Pour Thauvin, c'est le premier trophée français de sa carrière. Champion du monde 2018 oui, mais en club, c'était le désert. À 33 ans, l'ancien chouchou du Vélodrome a trouvé à Lens un cadre, un projet, un rôle. Pendant ce temps, l'OM termine la saison sans titre, sans Coupe d'Europe assurée la saison prochaine si la Ligue 1 ne sourit pas jusqu'au bout, et avec un vestiaire qui ressemble à un champ de bataille.
Le constat qui fâche
Nabil Djellit ne s'est pas privé de remuer le couteau. Le consultant a dégommé l'OM et ses dirigeants après le sacre lensois, pointant l'écart entre les ambitions affichées et la réalité du terrain. Quand un club avec deux fois ton budget se fait coiffer par un Lens régulier dans ses choix, méthodique dans son recrutement et cohérent dans son projet, il n'y a pas grand-chose à répondre. Tu encaisses.
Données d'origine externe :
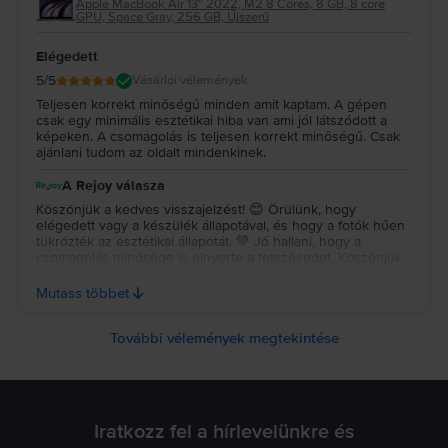
Apple MacBook Air 13″ 2022, M2 8 Cores, 8 GB, 8 core
GPU, Space Gray, 256 GB, Újszerű
Elégedett
5
/5
Vásárlói vélemények
Teljesen korrekt minőségű minden amit kaptam. A gépen
csak egy minimális esztétikai hiba van ami jól látszódott a
képeken. A csomagolás is teljesen korrekt minőségű. Csak
ajánlani tudom az oldalt mindenkinek.
A Rejoy válasza
Köszönjük a kedves visszajelzést! 😊 Örülünk, hogy
elégedett vagy a készülék állapotával, és hogy a fotók hűen
tükrözték az esztétikai állapotát. 💚 Jó hallani, hogy a
csomagolás minősége is elnyerte a tetszésedet. Köszönjük
a bizalmat és az ajánlást, sok örömet kívánunk a készülék
használatához! ✨ Köszönjük a kedves visszajelzést! 😊
Mutass többet
Örülünk, hogy elégedett vagy a készülék állapotával, és
hogy a fotók hűen tükrözték az esztétikai állapotát. 💚 Jó
hallani, hogy a csomagolás minősége is elnyerte a
További vélemények megtekintése
tetszésedet. Köszönjük a bizalmat és az ajánlást, sok örömet
kívánunk a készülék használatához! ✨
Iratkozz fel a hírlevelünkre és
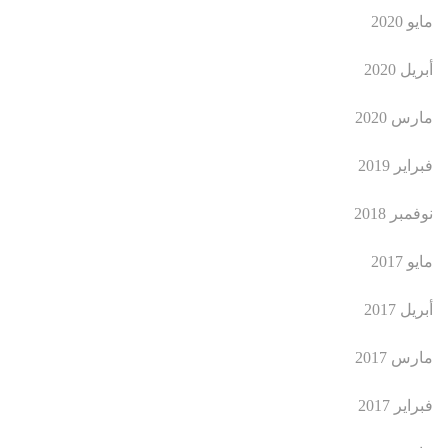
مايو 2020
أبريل 2020
مارس 2020
فبراير 2019
نوفمبر 2018
مايو 2017
أبريل 2017
مارس 2017
فبراير 2017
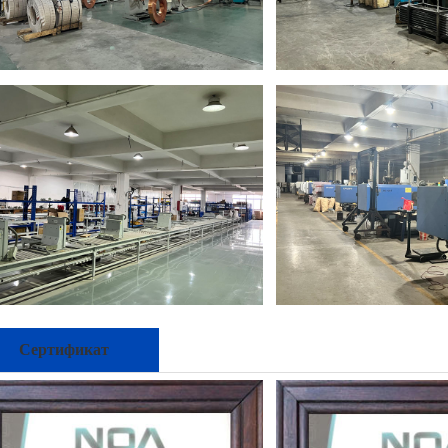
Сертификат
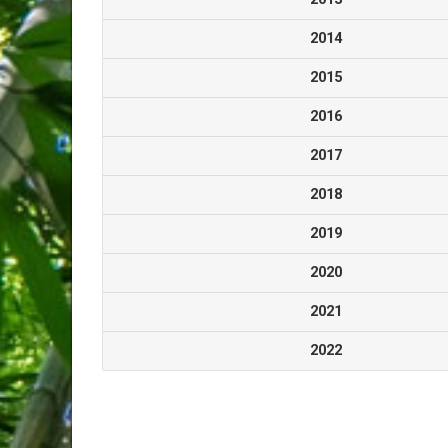
2014
2015
2016
2017
2018
2019
2020
2021
2022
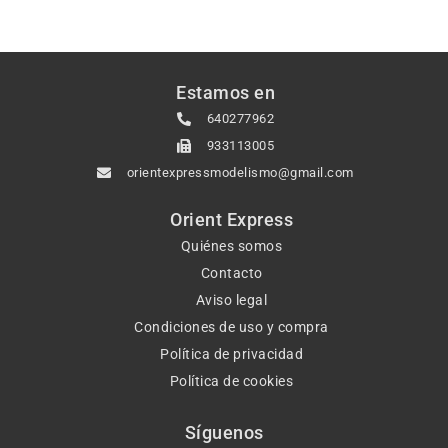
Estamos en
640277962
933113005
orientexpressmodelismo@gmail.com
Orient Express
Quiénes somos
Contacto
Aviso legal
Condiciones de uso y compra
Política de privacidad
Política de cookies
Síguenos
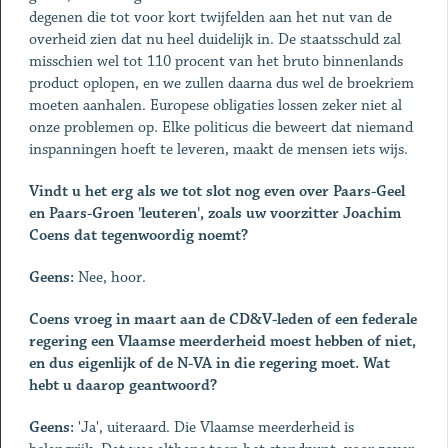
degenen die tot voor kort twijfelden aan het nut van de
overheid zien dat nu heel duidelijk in. De staatsschuld zal
misschien wel tot 110 procent van het bruto binnenlands
product oplopen, en we zullen daarna dus wel de broekriem
moeten aanhalen. Europese obligaties lossen zeker niet al
onze problemen op. Elke politicus die beweert dat niemand
inspanningen hoeft te leveren, maakt de mensen iets wijs.
Vindt u het erg als we tot slot nog even over Paars-Geel
en Paars-Groen 'leuteren', zoals uw voorzitter Joachim
Coens dat tegenwoordig noemt?
Geens:
Nee, hoor.
Coens vroeg in maart aan de CD&V-leden of een federale
regering een Vlaamse meerderheid moest hebben of niet,
en dus eigenlijk of de N-VA in die regering moet. Wat
hebt u daarop geantwoord?
Geens:
'Ja', uiteraard. Die Vlaamse meerderheid is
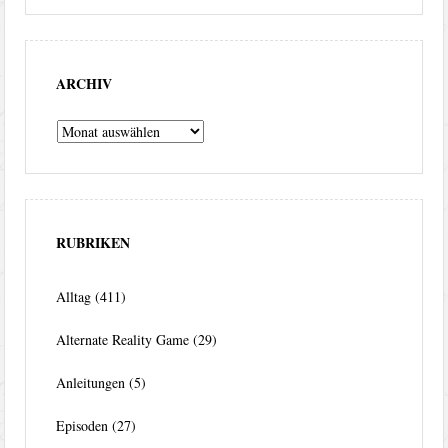
ARCHIV
Archiv
RUBRIKEN
Alltag
(411)
Alternate Reality Game
(29)
Anleitungen
(5)
Episoden
(27)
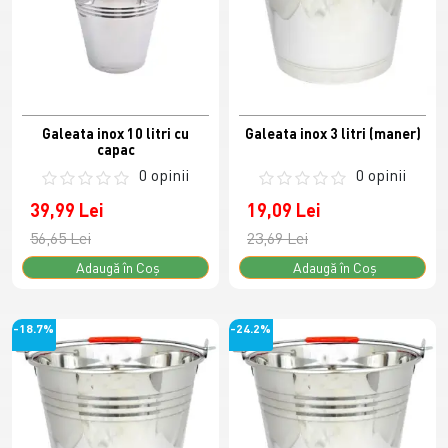
Galeata inox 10 litri cu
Galeata inox 3 litri (maner)
capac
0 opinii
0 opinii
39,99 Lei
19,09 Lei
56,65 Lei
23,69 Lei
Adaugă în Coş
Adaugă în Coş
-18.7%
-24.2%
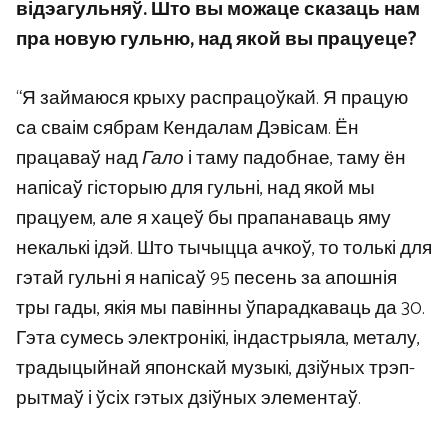
відэагульняў. Што вы можаце сказаць нам
пра новую гульню, над якой вы працуеце?
“Я займаюся крыху распрацоўкай. Я працую
са сваім сябрам Кендалам Дэвісам. Ён
працаваў над
Гало
і таму падобнае, таму ён
напісаў гісторыю для гульні, над якой мы
працуем, але я хацеў бы прапанаваць яму
некалькі ідэй. Што тычыцца ачкоў, то толькі для
гэтай гульні я напісаў 95 песень за апошнія
тры гады, якія мы павінны ўпарадкаваць да 30.
Гэта сумесь электронікі, індастрыяла, металу,
традыцыйнай японскай музыкі, дзіўных трэп-
рытмаў і ўсіх гэтых дзіўных элементаў.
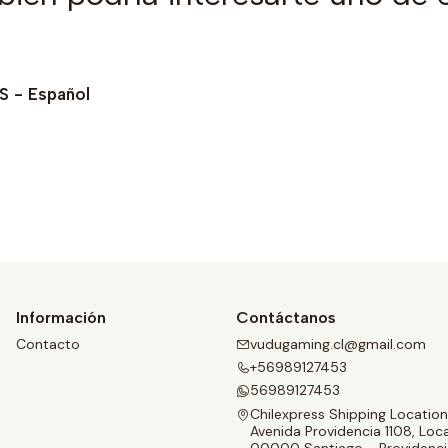
 - Español
Ver opciones
Información
Contáctanos
Contacto
vudugaming.cl@gmail.com
+56989127453
56989127453
Chilexpress Shipping Location
Avenida Providencia 1108, Loca
00000 Santiago - Providenci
C'est tout le paradoxe marseillais. On a recruté lourd l'été dernier, on a annoncé un projet ambitieux, Habib Beye a été mis sur le banc en février avec mission de qualification européenne et de Coupe de France. Résultat : ni l'un ni l'autre n'a été atteint, et le successeur potentiel se cherche encore. À Lens, on fait moins de bruit et on rentre à la maison avec la Coupe.